A TRAIN crash that left 14 people in hospital could have been 'far more serious' if it had happened less than a minute earlier, a new investigation report has found.
At around 6.43pm on October 31, 2021, two trains crashed and derailed at Salisbury Tunnel Junction, the immediate approach to Fisherton Tunnel.
A South Western Railway passenger service, 1L53, passed a red signal and crashed into the side of a Great Western Railway train at around 52 miles per hour.
Thirteen passengers and one train driver required hospital treatment as a result of the incident.
But the Rail Accident Investigation Branch (RAIB) has today, October 24, said that a "potentially far more serious" crash between the 1L53 and an earlier train travelling in the opposite direction was avoided "by less than a minute".
The causes of the crash were that the wheel and rail adhesion was "very low" in the area where the 1L53 driver applied the train's brakes and the driver did not apply the brakes sufficiently early on approach to the junction.

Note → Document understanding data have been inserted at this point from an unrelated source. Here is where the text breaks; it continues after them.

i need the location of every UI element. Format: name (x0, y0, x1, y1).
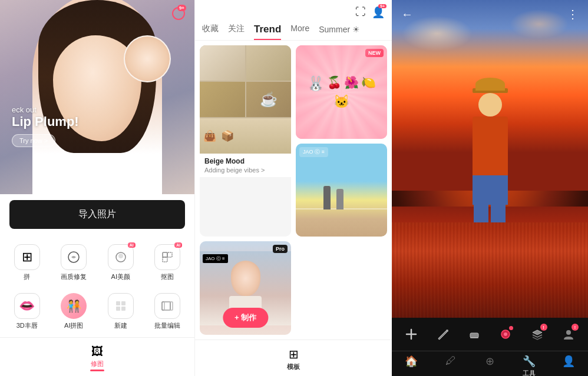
tab-collect[interactable]: 收藏 (202, 24, 219, 40)
tab-tools-profile[interactable]: 👤 (549, 355, 588, 376)
tool-ai-collage[interactable]: 🧑‍🤝‍🧑 AI拼图 (52, 288, 97, 335)
tool-batch[interactable]: 批量编辑 (146, 288, 190, 335)
template-content-grid: ☕ 👜📦 Beige Mood Adding beige vibes > 🐰 🍒… (195, 41, 392, 340)
layers-badge: ! (540, 324, 547, 331)
beige-collage: ☕ 👜📦 (200, 45, 291, 154)
card-juicy[interactable]: 🐰 🍒 🌺 🍋 🐱 NEW Juicy World🍑🍋 E 使用 (296, 45, 387, 139)
tool-lip[interactable]: 👄 3D丰唇 (5, 288, 49, 335)
zoom-detail (124, 35, 171, 82)
lip-plump-line2: Lip Plump! (12, 114, 79, 129)
svg-rect-9 (121, 307, 125, 311)
char-leg-left (474, 205, 488, 222)
beige-cell-3 (200, 82, 245, 117)
char-body (473, 117, 508, 175)
card-beige[interactable]: ☕ 👜📦 Beige Mood Adding beige vibes > (200, 45, 291, 237)
char-legs (473, 205, 508, 222)
template-tabs: 收藏 关注 Trend More Summer ☀ (195, 19, 392, 41)
pro-badge: Pro (273, 245, 288, 253)
lip-icon: 👄 (14, 293, 40, 319)
ai-beauty-icon: AI (108, 244, 134, 270)
layers-button[interactable]: ! (527, 324, 547, 345)
tab-summer[interactable]: Summer ☀ (319, 24, 360, 40)
svg-rect-10 (162, 302, 170, 310)
svg-point-2 (118, 254, 123, 258)
add-element-button[interactable] (401, 324, 421, 345)
color-picker-button[interactable] (496, 324, 516, 345)
tab-edit[interactable]: 🖼 修图 (0, 342, 194, 374)
tool-collage[interactable]: ⊞ 拼 (5, 239, 49, 286)
anime-character (473, 75, 508, 222)
lip-plump-overlay: eck out Lip Plump! Try now > (12, 105, 79, 147)
brush-button[interactable] (433, 324, 453, 345)
quality-label: 画质修复 (61, 272, 87, 281)
tab-tools-home[interactable]: 🏠 (392, 355, 431, 376)
juicy-bg: 🐰 🍒 🌺 🍋 🐱 (296, 45, 387, 139)
char-pants (473, 175, 508, 205)
tool-cutout[interactable]: AI 抠图 (146, 239, 190, 286)
profile-icon[interactable]: 👤 9+ (372, 6, 385, 19)
template-tab-icon: ⊞ (289, 347, 299, 361)
quality-icon (61, 244, 87, 270)
profile-button[interactable]: ! (559, 324, 579, 345)
tab-tools-edit[interactable]: 🖊 (431, 355, 471, 376)
ai-pinjia-inner: 🧑‍🤝‍🧑 (61, 293, 87, 319)
new-badge: NEW (365, 49, 384, 57)
make-button[interactable]: + 制作 (223, 308, 268, 328)
beige-title: Beige Mood (204, 157, 286, 165)
tool-new[interactable]: 新建 (98, 288, 143, 335)
tab-trend[interactable]: Trend (254, 24, 281, 40)
anime-background (392, 0, 588, 318)
edit-bottom-tabs: 🖼 修图 (0, 337, 194, 376)
notification-badge[interactable] (167, 7, 185, 25)
template-bottom-tabs: ⊞ 模板 (195, 340, 392, 376)
svg-rect-6 (116, 301, 120, 305)
ai-badge: AI (128, 242, 136, 248)
beige-cell-5: 👜📦 (200, 118, 291, 154)
cutout-label: 抠图 (161, 272, 174, 281)
more-options-button[interactable]: ⋮ (567, 7, 579, 21)
tab-template-bottom[interactable]: ⊞ 模板 (195, 345, 392, 374)
collage-icon: ⊞ (14, 244, 40, 270)
zoom-dot (114, 173, 118, 177)
tab-more[interactable]: More (290, 24, 309, 40)
tab-tools-tools[interactable]: 🔧 工具 (510, 355, 549, 376)
svg-point-14 (446, 330, 448, 332)
lip-label: 3D丰唇 (16, 321, 38, 330)
card-beach[interactable]: JAO ⓒ ≡ (296, 144, 387, 237)
import-photo-button[interactable]: 导入照片 (9, 200, 185, 229)
beige-cell-2 (246, 45, 292, 81)
char-head (478, 93, 502, 117)
tool-quality[interactable]: 画质修复 (52, 239, 97, 286)
tools-tab-label: 工具 (523, 369, 536, 376)
back-button[interactable]: ← (401, 8, 413, 21)
try-now-button[interactable]: Try now > (12, 134, 55, 147)
cutout-icon: AI (154, 244, 180, 270)
water-shimmer (392, 222, 588, 318)
tools-grid: ⊞ 拼 画质修复 AI AI美颜 (0, 235, 194, 337)
tools-bottom-tabs: 🏠 🖊 ⊕ 🔧 工具 👤 (392, 351, 588, 376)
ai-badge-cutout: AI (174, 242, 182, 248)
eraser-button[interactable] (464, 324, 484, 345)
tool-ai-beauty[interactable]: AI AI美颜 (98, 239, 143, 286)
template-tab-label: 模板 (287, 362, 300, 371)
beige-subtitle: Adding beige vibes > (204, 167, 286, 174)
tab-follow[interactable]: 关注 (228, 24, 245, 40)
beige-card-bottom: Beige Mood Adding beige vibes > (200, 154, 291, 177)
svg-rect-7 (121, 301, 125, 305)
tools-profile-icon: 👤 (562, 355, 575, 368)
card-portrait[interactable]: JAO ⓒ ≡ Pro + 制作 (200, 241, 291, 335)
tab-edit-label: 修图 (91, 360, 104, 368)
svg-rect-5 (163, 257, 167, 262)
tools-edit-icon: 🖊 (445, 355, 456, 367)
char-hat (475, 78, 505, 91)
fullscreen-icon[interactable]: ⛶ (355, 6, 366, 19)
tools-home-icon: 🏠 (405, 355, 418, 368)
tab-active-bar (90, 370, 104, 371)
header-icons: ⛶ 👤 9+ (355, 6, 385, 19)
tools-hero-image (392, 0, 588, 318)
jao-label: JAO ⓒ ≡ (203, 254, 228, 263)
ai-beauty-label: AI美颜 (111, 272, 130, 281)
tools-panel: ← ⋮ (392, 0, 588, 376)
hero-section: eck out Lip Plump! Try now > (0, 0, 194, 194)
tab-tools-main[interactable]: ⊕ (470, 355, 510, 376)
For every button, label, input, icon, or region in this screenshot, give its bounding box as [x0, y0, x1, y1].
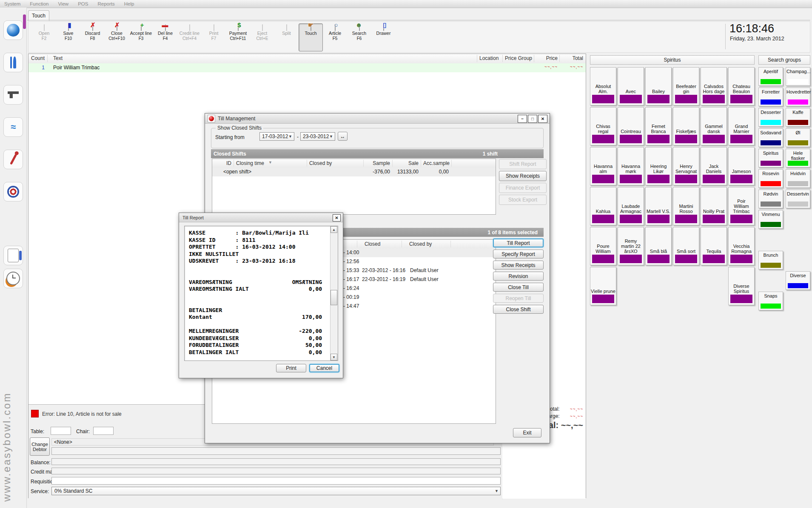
product-button[interactable]: Noilly Prat	[701, 187, 727, 225]
product-button[interactable]: Kahlua	[590, 187, 616, 225]
product-button[interactable]: Jameson	[728, 147, 755, 185]
toolbar-button[interactable]: Split	[274, 23, 299, 51]
dialog-button[interactable]: Finance Export	[499, 183, 547, 193]
product-button[interactable]: Martell V.S.	[645, 187, 672, 225]
search-group-button[interactable]: Aperitif	[758, 67, 783, 86]
toolbar-button[interactable]: ▬ Del line F4	[153, 23, 177, 51]
date-to-select[interactable]: 23-03-2012 ▼	[300, 132, 335, 141]
product-button[interactable]: Diverse Spiritus	[728, 267, 755, 305]
menu-item[interactable]: Reports	[97, 1, 114, 6]
dialog-button[interactable]: Stock Export	[499, 195, 547, 205]
search-group-button[interactable]: Hovedretter	[786, 88, 810, 106]
menu-item[interactable]: Help	[124, 1, 134, 6]
product-button[interactable]: Cointreau	[618, 107, 644, 145]
minimize-button[interactable]: –	[518, 115, 527, 123]
scrollbar-thumb[interactable]	[330, 290, 337, 305]
col-closed-by[interactable]: Closed by	[309, 160, 332, 166]
column-header-text[interactable]: Text	[53, 55, 63, 61]
sidebar-item-dining[interactable]	[3, 53, 23, 72]
search-group-button[interactable]: Brunch	[758, 251, 783, 270]
search-group-button[interactable]: Sodavand	[758, 128, 783, 147]
close-button[interactable]: ✕	[333, 214, 341, 221]
dialog-button[interactable]: Revision	[493, 272, 544, 281]
sidebar-item-bowling[interactable]	[3, 20, 23, 40]
service-select[interactable]: 0% Standard SC ▼	[51, 487, 501, 495]
search-group-button[interactable]: Dessertvin	[786, 190, 810, 208]
dialog-button[interactable]: Show Receipts	[493, 261, 544, 270]
toolbar-button[interactable]: Credit line Ctrl+F4	[177, 23, 202, 51]
sidebar-item-running[interactable]	[3, 150, 23, 169]
column-header-location[interactable]: Location	[479, 55, 499, 61]
menu-item[interactable]: System	[4, 1, 20, 6]
dialog-button[interactable]: Specify Report	[493, 250, 544, 258]
dialog-button[interactable]: Shift Report	[499, 159, 547, 169]
search-group-button[interactable]: Øl	[786, 128, 810, 147]
exit-button[interactable]: Exit	[513, 428, 541, 437]
product-button[interactable]: Martini Rosso	[673, 187, 699, 225]
dialog-button[interactable]: Reopen Till	[493, 294, 544, 303]
product-button[interactable]: Remy martin 22 årsXO	[618, 227, 644, 265]
product-button[interactable]: Heering Likør	[645, 147, 672, 185]
product-button[interactable]: Små blå	[645, 227, 672, 265]
menu-item[interactable]: View	[58, 1, 68, 6]
toolbar-button[interactable]: ✗ Discard F8	[80, 23, 105, 51]
product-button[interactable]: Små sort	[673, 227, 699, 265]
chair-input[interactable]	[93, 427, 114, 435]
product-button[interactable]: Bailey	[645, 67, 672, 105]
search-group-button[interactable]: Kaffe	[786, 108, 810, 127]
col-closed[interactable]: Closed	[365, 241, 380, 247]
tab-touch[interactable]: Touch	[28, 10, 49, 21]
product-button[interactable]: Tequila	[701, 227, 727, 265]
requisition-input[interactable]	[51, 477, 501, 485]
toolbar-button[interactable]: $ Payment Ctrl+F11	[226, 23, 250, 51]
menu-item[interactable]: Function	[30, 1, 48, 6]
order-row[interactable]: 1 − Poir William Trimbac ~~,~~ ~~,~~	[28, 63, 586, 72]
product-button[interactable]: Chateau Beaulon	[728, 67, 755, 105]
product-button[interactable]: Beefeater gin	[673, 67, 699, 105]
product-button[interactable]: Poure William	[590, 227, 616, 265]
product-button[interactable]: Fernet Branca	[645, 107, 672, 145]
product-button[interactable]: Laubade Armagnac	[618, 187, 644, 225]
dialog-button[interactable]: Close Till	[493, 283, 544, 292]
date-from-select[interactable]: 17-03-2012 ▼	[259, 132, 294, 141]
dialog-button[interactable]: Till Report	[493, 238, 544, 247]
col-closing-time[interactable]: Closing time	[236, 160, 264, 166]
toolbar-button[interactable]: Open F2	[32, 23, 56, 51]
search-group-button[interactable]: Forretter	[758, 88, 783, 106]
product-button[interactable]: Havanna mørk	[618, 147, 644, 185]
col-sale[interactable]: Sale	[394, 160, 419, 166]
product-button[interactable]: Absolut Alm.	[590, 67, 616, 105]
scrollbar-up-icon[interactable]: ▲	[330, 226, 337, 233]
search-group-button[interactable]: Rosevin	[758, 169, 783, 188]
toolbar-button[interactable]: ✗ Close Ctrl+F10	[105, 23, 129, 51]
till-management-titlebar[interactable]: Till Management	[205, 114, 550, 124]
toolbar-button[interactable]: Print F7	[202, 23, 226, 51]
product-button[interactable]: Vecchia Romagna	[728, 227, 755, 265]
maximize-button[interactable]: □	[528, 115, 537, 123]
closed-shift-row[interactable]: <open shift> -376,00 13133,00 0,00	[212, 167, 496, 176]
search-group-button[interactable]: Diverse	[786, 271, 810, 290]
till-report-titlebar[interactable]: Till Report	[179, 213, 343, 222]
product-button[interactable]: Jack Daniels	[701, 147, 727, 185]
report-scrollbar[interactable]: ▲ ▼	[330, 226, 338, 360]
col-sample[interactable]: Sample	[365, 160, 390, 166]
product-button[interactable]: Havanna alm	[590, 147, 616, 185]
search-group-button[interactable]: Rødvin	[758, 190, 783, 208]
toolbar-button[interactable]: Eject Ctrl+E	[250, 23, 274, 51]
table-input[interactable]	[51, 427, 71, 435]
cancel-button[interactable]: Cancel	[309, 364, 339, 372]
search-group-button[interactable]: Desserter	[758, 108, 783, 127]
close-button[interactable]: ✕	[538, 115, 547, 123]
toolbar-button[interactable]: + Accept line F3	[129, 23, 153, 51]
product-button[interactable]: Poir William Trimbac	[728, 187, 755, 225]
product-button[interactable]: Grand Marnier	[728, 107, 755, 145]
search-group-button[interactable]: Champag...	[786, 67, 810, 86]
col-closed-by2[interactable]: Closed by	[409, 241, 432, 247]
product-button[interactable]: Vielle prune	[590, 267, 616, 305]
sidebar-item-swimming[interactable]: ≈	[3, 117, 23, 137]
search-group-button[interactable]: Hele flasker spiritus	[786, 149, 810, 167]
product-button[interactable]: Fiskefjæs	[673, 107, 699, 145]
sidebar-item-clock[interactable]	[3, 269, 23, 288]
sidebar-item-shooting[interactable]	[3, 85, 23, 105]
swap-dates-button[interactable]: ↔	[338, 132, 348, 141]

The adhesion was very low due to leaf contamination on the railhead which had been made worse by rain that fell immediately before the passage of train 1L53.
A RAIB spokesperson said: "This leaf contamination resulted from the weather conditions on the day of the accident, coupled with an increased density of vegetation in the area which had not been effectively managed by Network Rail’s Wessex route."
To make matters worse, there was a loss of survival space in the driver’s cab of train 1L53 and the internal sliding doors jammed which obstructed passenger evacuation routes.
A probable underlying factor was that Network Rail’s Wessex route did not effectively manage the risks of low adhesion associated with the leaf fall season.
Investigators also found that South Western Railway not effectively preparing its drivers for assessing and reporting low adhesion conditions was a possible underlying factor.
The RAIB made two safety observations relating to the application of revised design criteria for the Train Protection and Warning System and the assessment of signal overrun risk and how this accounts for the high risk of low adhesion sites.
Recommendations made to Network Rail
Seven recommendations have been made to Network Rail which include training staff to deal with vegetation management and seasonal delivery, responses to emerging railhead low adhesion conditions, management of railhead treatment regimes, assessment of the risk of overrun at signals which have a site at high risk of low adhesion on approach and a review of the retrospective application of design criteria for the Train Protection and Warning System.
Since the incident, Network Rail has reviewed its training and competence framework for off-track staff at the network level and is also reviewing its adhesion management standards.
Network Rail’s Wessex route is reviewing its arrangements for proactively responding to reports of low adhesion, including how it undertakes railhead treatment.
South Western Railway has made changes relating to the training and briefing of its drivers to ensure information on autumn arrangements has been effectively briefed and understood.
Network Rail and South Western Railway have also jointly updated their annual autumn leaf fall working arrangements to ensure that sites at high risk of low adhesion are identified, reassessed, managed and monitored.